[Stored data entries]
_ _ _ _ _ _ _
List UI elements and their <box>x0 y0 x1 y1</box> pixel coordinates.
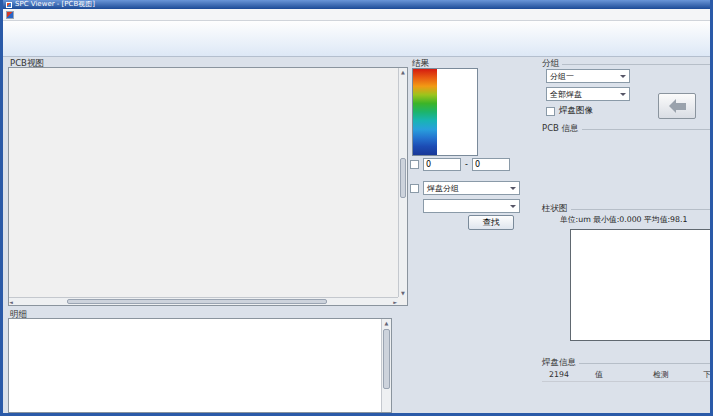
pad-group-checkbox[interactable] <box>410 184 419 193</box>
range-dash: - <box>465 160 468 169</box>
scroll-up-icon[interactable]: ▲ <box>382 319 391 327</box>
toolbar <box>3 21 710 57</box>
color-scale <box>412 68 478 156</box>
menu-bar <box>3 9 710 21</box>
title-bar[interactable]: SPC Viewer - [PCB视图] <box>3 0 710 9</box>
all-pads-value: 全部焊盘 <box>550 89 582 100</box>
check-col-header: 检测 <box>634 369 688 380</box>
back-arrow-button[interactable] <box>658 93 696 119</box>
pcb-info-title: PCB 信息 <box>542 123 712 135</box>
detail-table-panel: ▲ <box>8 318 392 413</box>
main-content: PCB视图 ▲ ▼ ◄ ► 明细 ▲ 结果 <box>3 57 710 413</box>
range-to-input[interactable] <box>472 158 510 171</box>
menu-doc-icon <box>6 11 14 19</box>
histogram-subtitle: 单位:um 最小值:0.000 平均值:98.1 <box>560 214 713 225</box>
pad-group-combo[interactable]: 焊盘分组 <box>423 181 520 195</box>
range-from-input[interactable] <box>423 158 461 171</box>
range-filter-row: - <box>410 158 510 171</box>
scroll-down-icon[interactable]: ▼ <box>399 289 407 297</box>
chevron-down-icon <box>510 187 516 193</box>
sub-group-combo[interactable] <box>423 199 520 213</box>
color-scale-labels <box>437 69 477 155</box>
pad-image-label: 焊盘图像 <box>559 105 593 117</box>
chevron-down-icon <box>620 93 626 99</box>
pad-image-checkbox-row: 焊盘图像 <box>546 105 593 117</box>
scroll-up-icon[interactable]: ▲ <box>399 68 407 76</box>
pcb-view-panel: ▲ ▼ ◄ ► <box>8 67 408 306</box>
pad-id: 2194 <box>542 370 576 379</box>
histogram-plot <box>571 230 713 340</box>
group-one-combo[interactable]: 分组一 <box>546 69 630 83</box>
color-scale-gradient <box>413 69 437 155</box>
scrollbar-thumb[interactable] <box>400 158 406 198</box>
pad-group-row: 焊盘分组 <box>410 181 520 195</box>
scroll-right-icon[interactable]: ► <box>393 298 397 306</box>
histogram-chart <box>570 229 713 341</box>
pad-info-header: 2194 值 检测 下限 <box>542 368 713 382</box>
app-window: SPC Viewer - [PCB视图] PCB视图 ▲ ▼ ◄ ► 明细 <box>0 0 713 416</box>
pcb-vertical-scrollbar[interactable]: ▲ ▼ <box>398 68 407 297</box>
window-title: SPC Viewer - [PCB视图] <box>15 0 95 9</box>
pad-image-checkbox[interactable] <box>546 107 555 116</box>
group-one-value: 分组一 <box>550 71 574 82</box>
find-button[interactable]: 查找 <box>468 215 514 230</box>
right-panel: 分组 分组一 全部焊盘 焊盘图像 PCB 信息 柱状图 单位:um 最小值:0.… <box>540 57 713 413</box>
left-arrow-icon <box>669 99 686 113</box>
pad-group-combo-value: 焊盘分组 <box>427 183 459 194</box>
scrollbar-thumb[interactable] <box>67 299 327 304</box>
detail-vertical-scrollbar[interactable]: ▲ <box>381 319 391 412</box>
scrollbar-thumb[interactable] <box>383 329 390 389</box>
results-panel: 结果 - 焊盘分组 查找 <box>408 57 538 413</box>
range-filter-checkbox[interactable] <box>410 160 419 169</box>
lower-col-header: 下限 <box>688 369 713 380</box>
pcb-horizontal-scrollbar[interactable]: ◄ ► <box>9 297 398 305</box>
scroll-left-icon[interactable]: ◄ <box>9 298 17 306</box>
value-col-header: 值 <box>576 369 622 380</box>
chevron-down-icon <box>510 205 516 211</box>
pcb-board-canvas[interactable] <box>9 68 397 296</box>
all-pads-combo[interactable]: 全部焊盘 <box>546 87 630 101</box>
chevron-down-icon <box>620 75 626 81</box>
app-icon <box>6 2 12 8</box>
_ _ _ _ _ _ _
To do: Check the records above and copy each line that has the string "全部焊盘".

Result of this exercise:
all-pads-value: 全部焊盘 <box>550 89 582 100</box>
right-panel: 分组 分组一 全部焊盘 焊盘图像 PCB 信息 柱状图 单位:um 最小值:0.… <box>540 57 713 413</box>
all-pads-combo[interactable]: 全部焊盘 <box>546 87 630 101</box>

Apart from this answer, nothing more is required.